Contribute an ELG compatible service

This page describes how to contribute a language technology service to run on the cloud platform of the European Language Grid.

Currently, ELG supports the integration of tools/services that fall into one of the following broad categories:

  • Information Extraction (IE): Services that take text and annotate it with metadata on specific segments, e.g. Named Entity Recognition (NER), the task of extracting persons, locations, and organizations from a given text.

  • Text Classification (TC): Services that take text and return a classification for the given text from a finite set of classes, e.g. Text Categorization which is the task of categorizing text into (usually labelled) organized categories.

  • Dependency parsing: Services that perform parsing of sentences to produce trees of syntactic dependencies among their words.

  • Machine Translation (MT): Services that take text in one language and translate it into text in another language, possibly with additional metadata associated with each segment (sentence, phrase, etc.).

    • This category can also cover services such as summarization, where the output text is a shorter version of the input but in the same language.

  • Automatic Speech Recognition (ASR): Services that take audio as input and produce text (e.g., a transcription) as output, possibly with metadata associated with each segment.

  • Audio Annotation : Services that take audio as input and produce annotations giving metadata about specific time span segments, e.g. speaker diarisation

  • Text-to-Speech Generation (TTS): Services that take text as input and produce audio as output.

  • Image Analysis : Services that extract linguistic information from images, e.g., Optical Character Recognition.

Overview: How an LT Service is integrated to ELG

An overview of the ELG platform is depicted below.

Platform overview

The following bullets summarize how LT services are deployed and invoked in ELG.

  • All LT Services (as well as all the other ELG components) are deployed (run as containers) on a Kubernetes (k8s) cluster; k8s is a system for automating deployment, scaling, and management of containerised applications.

  • All LT Services are integrated into ELG via the LT Service Execution Orchestrator/Server. This server exposes a common public REST API (Representational state transfer) used for invoking any of the deployed backend LT Services. The public API is used from ELG’s Trial UIs that are embedded in the ELG Catalogue; it can also be invoked from the command line or any programming language (for more information, see Use an LT service). All ELG-compatible services are offered at a standard endpoint URL of https://{domain}/execution/process/{ltServiceID}, the service type determines which Content-Type or types of data will be accepted - text/plain for text processing services, audio/mpeg or audio/wav for audio processing services, or various image/* types for image processing services; for more information see Public LT API specification.
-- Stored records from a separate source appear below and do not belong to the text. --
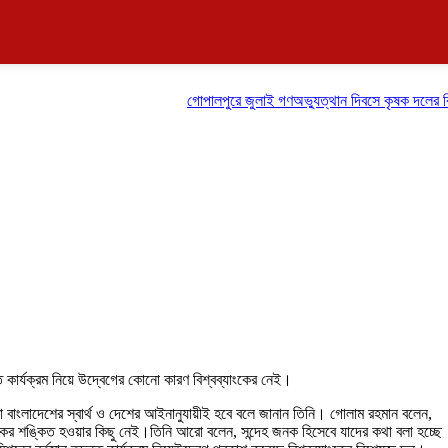
গোপালপুরে জুলাই গণঅভ্যুত্থান দিবসে কৃষক দলের বিজয় র‍্যা
দন্ত কার্যক্রম নিয়ে উদ্বেগের কোনো কারণ বিশ্বব্যাংকের নেই।
বাংলাদেশের স্বার্থ ও দেশের আইনানুযায়ীই হবে বলে জানান তিনি। গোলাম রহমান বলেন,
ের শঙ্কিত হওয়ার কিছু নেই।তিনি আরো বলেন, সন্দেহ জনক হিসেবে যাদের কথা বলা হচ্ছে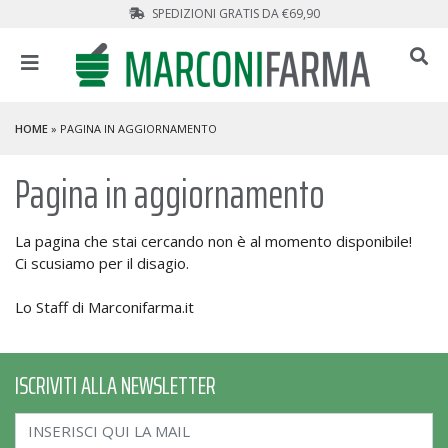
SPEDIZIONI GRATIS DA €69,90
HOME
» PAGINA IN AGGIORNAMENTO
Pagina in aggiornamento
La pagina che stai cercando non è al momento disponibile!
Ci scusiamo per il disagio.
Lo Staff di Marconifarma.it
ISCRIVITI ALLA NEWSLETTER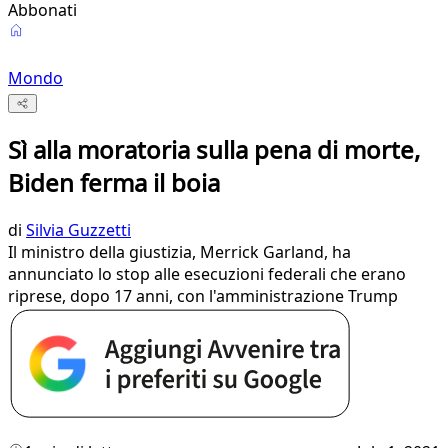
Abbonati
Mondo
Sì alla moratoria sulla pena di morte,
Biden ferma il boia
di
Silvia Guzzetti
Il ministro della giustizia, Merrick Garland, ha
annunciato lo stop alle esecuzioni federali che erano
riprese, dopo 17 anni, con l'amministrazione Trump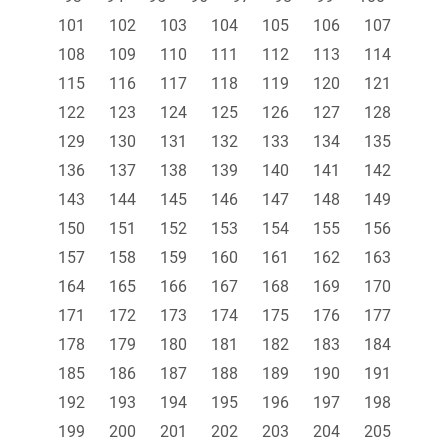
101
102
103
104
105
106
107
108
109
110
111
112
113
114
115
116
117
118
119
120
121
122
123
124
125
126
127
128
129
130
131
132
133
134
135
136
137
138
139
140
141
142
143
144
145
146
147
148
149
150
151
152
153
154
155
156
157
158
159
160
161
162
163
164
165
166
167
168
169
170
171
172
173
174
175
176
177
178
179
180
181
182
183
184
185
186
187
188
189
190
191
192
193
194
195
196
197
198
199
200
201
202
203
204
205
{domain} is ‘live.european-language-grid.eu’ and {ltServiceID} is the ID of the backend LT service. This ID is assigned/configured during registration; see section 3. Manage and submit the service for publication - ‘LT Service is deployed to ELG and configured’ step.

Note

The REST API that is exposed from an LT Service X (see above) is for the communication between the LT Service Execution Orchestrator Server and X (ELG internal API - see Internal LT Service API specification).

  • When the LT Service Execution Orchestrator receives a processing request for service X, it retrieves from the database X’s internal REST API endpoint and sends a request to it. This endpoint is configured/specified during the registration process; see section 3. Manage and submit the service for publication - ‘LT Service is deployed to ELG and configured’ step. When the Orchestrator gets the response from the LT Service, it returns it to the application/client that sent the initial call.

0. Before you start

  • Please make sure that the service you want to contribute complies with our terms of use.

  • Please make sure you have registered and been assigned the provider role.

  • Please make sure that your service meets the technical requirements below, and choose one of the three integration options.

Technical requirements and integration options

The requirements for integrating an LT tool/service to ELG are the following:

Expose an ELG compatible endpoint: You MUST create an application that exposes an HTTP endpoint for the provided LT tool(s). The application MUST consume (via the aforementioned HTTP endpoint) requests that follow the ELG JSON format, call the underlying LT tool and produce responses again in the ELG JSON format. The Internal LT API specification chapter gives a detailed specification of the JSON-based HTTP protocol that you must implement, along with various “best practice” recommendations to help make your service more compatible with other existing services of a similar type.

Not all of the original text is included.